Nederland heeft, ook volgens Timmermans, een duidelijker visie op het Europese landbouwbeleid nodig, waarin hervormingen niet de vorm van bezuinigingen krijgen. Er moet ook gekeken worden naar het leefbaar houden van het platteland, het voorkomen van een volledige leegloop. Van den Brand was het hier grondig mee eens: “We realiseren ons in Nederland te weinig wat afschaffing van het EU-landbouwbeleid voor ons platteland kan betekenen. We moeten steun organiseren voor de groene ruimte en daar hebben we de boeren bij nodig.” Het publiek bracht naar voren dat het EU-landbouwbeleid sterk samenhangt met het beleid van de WTO. De EU moet daar dus ook een veel sterkere rol gaan spelen, als tegenwicht voor de VS.

Referendum
Verheije stelde de voorstellen voor een Nederlands referendum over de EU-uitbreiding aan de orde. Mertens poneerde dat een referendum over de uitbreiding een slecht idee is. Een referendum moet worden ingezet om een debat af te ronden, niet om het uit te lokken. Nu nog een referendum afkondigen, in deze vergevorderde fase van het uitbreidingsproces, zou haastwerk zijn. Timmermans bestreed dat. Hij benadrukte tegelijkertijd dat de motie waarover de Tweede Kamer gaat stemmen alleen een verzoek aan de regering inhoudt om mogelijkheden voor een referendum te verkennen.
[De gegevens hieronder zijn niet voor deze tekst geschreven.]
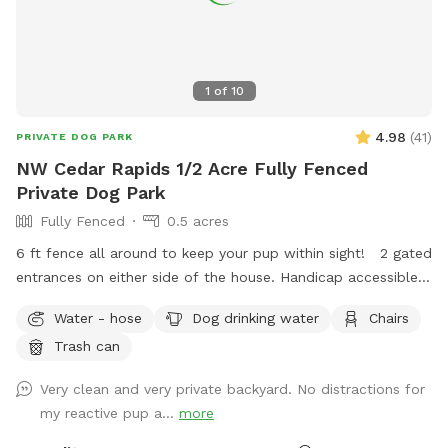
1
of
10
4.98
(
41
)
PRIVATE DOG PARK
NW Cedar Rapids 1/2 Acre Fully Fenced
Private Dog Park
Fully Fenced
0.5 acres
6 ft fence all around to keep your pup within sight! 2 gated
entrances on either side of the house. Handicap accessible
with a small decline hill to enter the yard. Plenty of street
Water - hose
Dog drinking water
Chairs
parking available in a very quiet and safe neighborhood.
Trash can
Chairs and shade for humans to relax on the patio! I work
from home so I will likely be here to answer any questions
Very clean and very private backyard. No distractions for
you may have! Thanks for looking! -Stephen and Liz
my reactive pup a...
more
De panelleden hadden begrip voor de wens van voorstanders van een referendum, dat er nu eindelijk eens publiek debat moet komen over Europa. Lagendijk stelde echter dat een referendum niet over de uitbreiding zou moeten gaan, maar over de Europese Conventie. De ontwerp-grondwet die dit forum van (euro)parlementariërs en regeringsvertegenwoordigers ontwerpt voor de Europese Unie is bepalend voor haar toekomst. “Over het resultaat van de Conventie moet bij voorkeur een Europa-wijd referendum worden gehouden,” stelde Lagendijk.

Conventie
Mertens sprak zijn zorg uit over de ontwikkelingen in de Conventie. Hij stelde dat het wel leek of de voorzitter, de Franse oud-president Giscard d'Estaing, met opzet een aantal luchtballonnetjes de wereld in stuurde, zodat de grote vragen nauwelijks in het publieke debat aan de orde komen. De enige oplossing voor het democratische tekort is een echt federalistisch model met grote macht voor het Europees Parlement.
Timmermans vond het niet verstandig om alle kaarten te zetten op het Europees Parlement. Om de medewerking van alle nationale parlementen te krijgen zouden zij ook een grotere rol in het Europese geheel moeten krijgen. Burgers hebben de meeste binding met de nationale parlementen. Het vertrouwen van de burger in Europa gaat dus ook omhoog als de rol van die parlementen verstevigd wordt.
Lagendijk somde een aantal punten op die moeten worden gerealiseerd, wil de Conventie tot een succes bestempeld kunnen worden: Er mag geen beletsel zijn voor een gezamenlijk buitenlands beleid dat kan inspelen op snelle veranderingen. Een vetorecht voor elke lidstaat is daarmee onverenigbaar. Als dit vetorecht aan de landen wordt ontnomen is echter wel meebeslissingsbevoegdheid van het Europees Parlement nodig. Een duidelijk gezicht van de EU naar buiten is noodzakelijk. Het Europarlement moet een directere invloed hebben op de samenstelling van de Commissie, bijvoorbeeld door de voorzitter te kiezen en door individuele Commissarissen te kunnen ontslaan en het moet het laatste woord hebben over de hele EU-begroting, dus ook over de uitgaven voor het landbouwbeleid. “Het wordt geen groene en zelfs geen sociaal-democratische Conventie,” zo stelde Lagendijk, “maar zij brengt hopelijk wel een resultaat waar we ja tegen kunnen zeggen.”